For more than two decades, Oprah’s trusted only one man with her hair—stylist extraordinaire Andre Walker. “I’ve had the same hairdresser for 24 years,” she says. “That’s why I still have my hair.”
Andre Walker—who’s also an interior designer—gives us a quick consultation on the dos and don’ts of keeping African-American hair healthy. (Here’s a hint: condition, condition, condition!)
Joan Wagner: How did you get interested in styling hair?
Andre Walker: As a teenager, I started styling my mother’s hair pieces just for fun. She loved the way they turned out, so she started asking me to style them rather than taking them to the beauty parlor (that’s what a salon was called then). I would get such a kick out of seeing her wear them out.
JW: Oprah credits you with keeping her hair healthy for the past 24 years. What can women do to keep their hair healthy?
AW: Healthy hair is always clean and conditioned. Make sure products such as sprays, gels, waxes, etc. are cleaned from your hair—otherwise you can create buildup, which is very damaging.
Apply heat such as flat irons, curling irons and blow-drying at a minimum, maybe once or twice a week, as this is very drying. Try pin curling or roller setting in between.
Excessive shampooing can strip the natural oils from your hair, which is very important if you chemically treat your hair with color or relaxers. Natural oils add nutrients and moisture.
JW: What’s the most common mistake women make when it comes to their hair—and how can they fix it?
AW: The most common mistakes I’ve seen are overcoloring or relaxing. These two processes are very damaging and should be done only when needed. I recommend every six to eight weeks. When you use these processes, you must condition, condition, condition.
JW: In Chris Rock’s documentary Good Hair, we meet a number of women who say they can’t get enough relaxer. How often do you recommend women get their hair relaxed? Are certain relaxers better than others?
AW: There are so many different types of relaxers on the market…some are better on different hair types than others. No-lye relaxers are better on color-treated hair than lye relaxers. Brazilian relaxers are great for frizzy, curly hair that needs just a bit of control and are not very damaging.
JW: What should women look for in a weave, and what are the best ways to maintain one?
AW: Weaves can serve many purposes: (1) to add hair where there are fine thin areas, (2) to add hair where breakage or alopecia has occurred, (3) to give yourself that texture of hair you always wanted or just to add length.Weaves should be tightened or replaced every two to three months.
JW: Times are tough. Do you have any tips on how to get a great look without spending a fortune?
AW: Stretch your salon visits an extra week. If you normally have your hair cut every four weeks, this can save you from paying for 16 cuts a year to 14.
JW: Solange Knowles made headlines when she decided to go natural.
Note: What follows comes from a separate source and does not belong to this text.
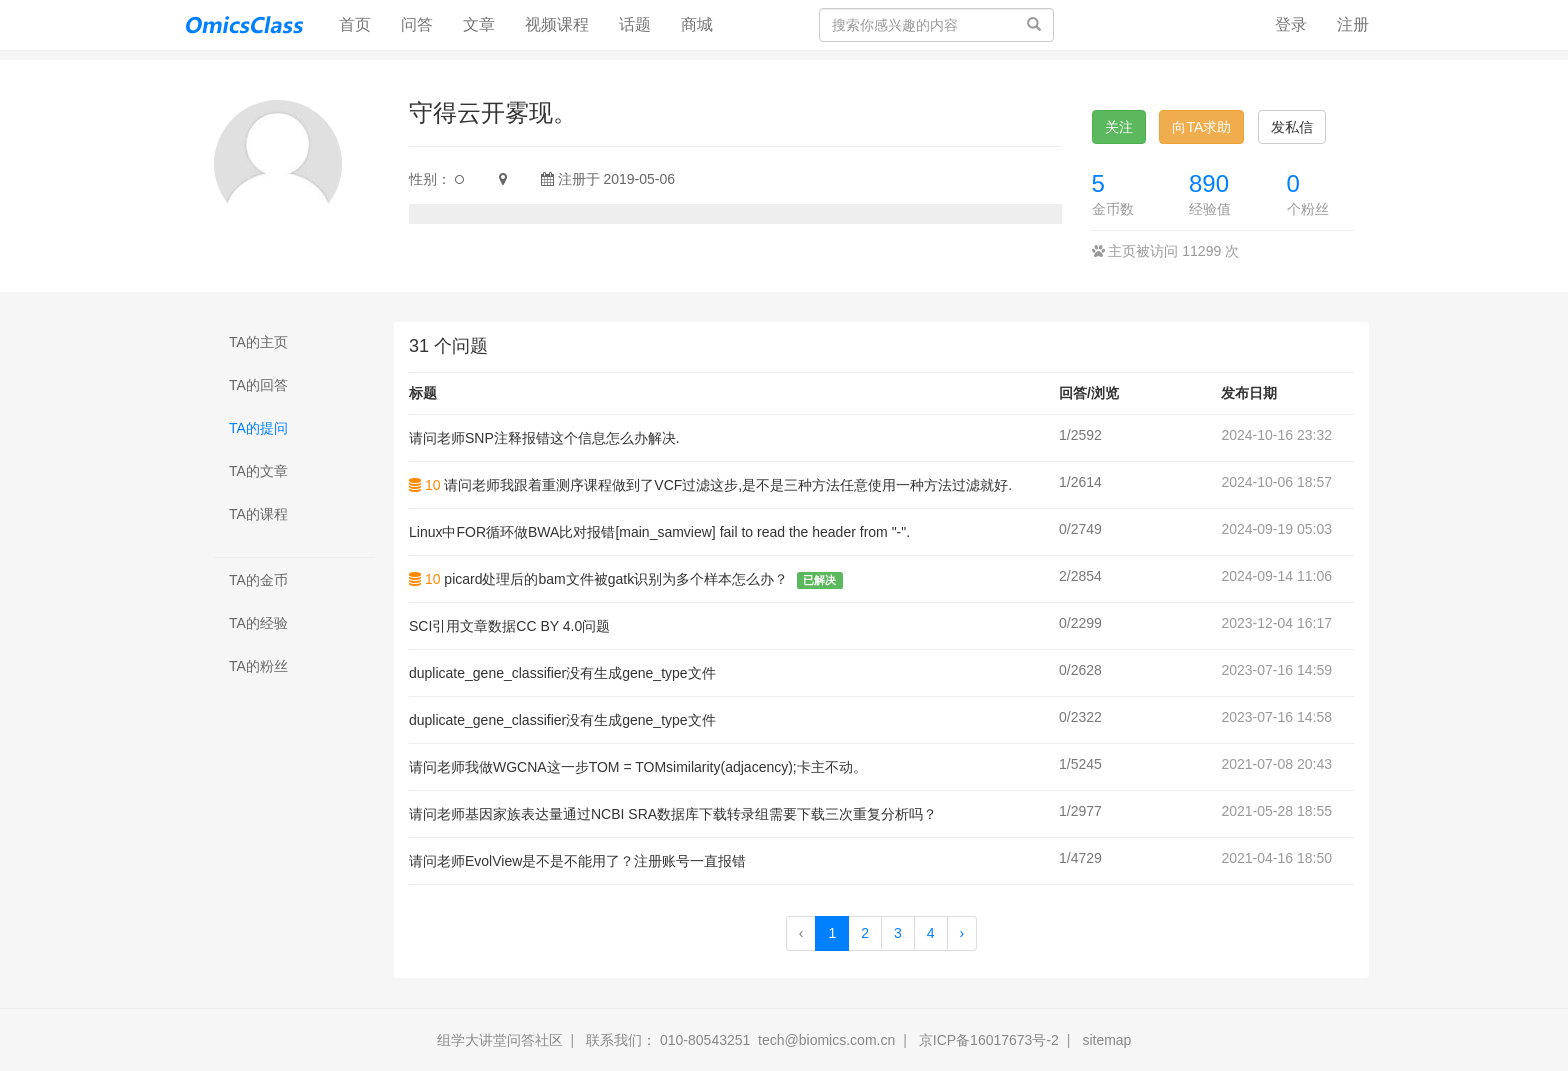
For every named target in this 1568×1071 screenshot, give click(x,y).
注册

What’s your advice for women who want to embrace their own hair?
AW: If you want to embrace you natural texture, you should accept that your styling choices are limited to what you texture can do, and that is different for everyone.
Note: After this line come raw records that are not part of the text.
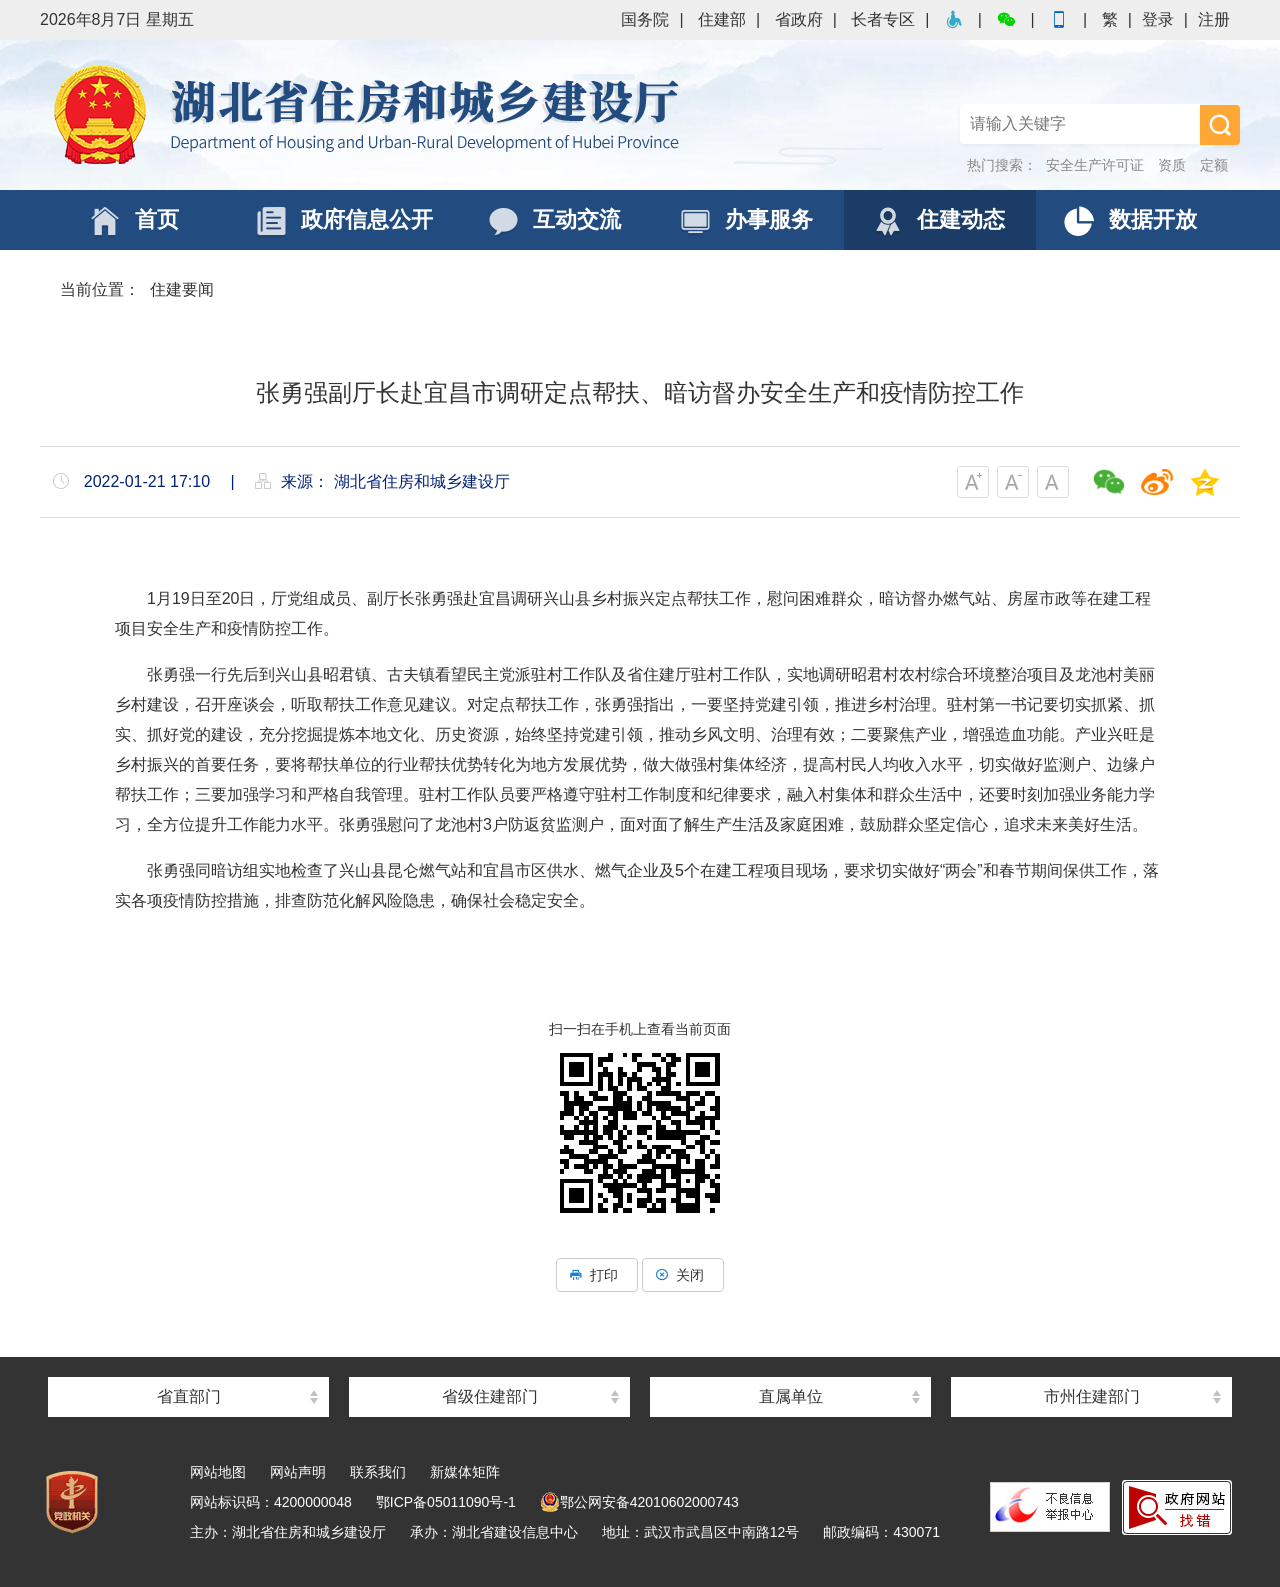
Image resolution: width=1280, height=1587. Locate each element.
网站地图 (218, 1472)
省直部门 (189, 1396)
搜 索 (1220, 125)
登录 (1158, 19)
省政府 (799, 19)
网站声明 (298, 1472)
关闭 (683, 1275)
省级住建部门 (490, 1396)
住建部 (722, 19)
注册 (1214, 19)
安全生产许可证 (1095, 165)
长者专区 (883, 19)
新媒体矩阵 (465, 1472)
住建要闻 (182, 289)
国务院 (645, 19)
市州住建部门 (1092, 1396)
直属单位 (791, 1396)
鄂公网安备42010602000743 (639, 1502)
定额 (1214, 165)
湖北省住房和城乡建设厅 (370, 115)
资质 (1172, 165)
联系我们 (378, 1472)
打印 (597, 1275)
JW: What are the hair products or tools every woman should have in their bathroom?
AW: You should have the very best shampoo and conditioner you can afford. One or two styling products such as holding spray, shine, wax or pomade. A natural bristle brush to use at least once a day. Brushing is very good way to distribute natural oils and also to brush away day-old sprays and everyday dirt. And, of course, a dryer and maybe a curling iron.
JW: What are your favorite products?
AW: I love Frédéric Fekkai and Neil George products. I’m working on a line of my own that will be available soon.
JW: What do you think a woman’s hair should say about her?
AW: It’s an obvious example of how she cares for herself. It can also make a statement about her personality (i.e., conservative, artistic, simple or flamboyant).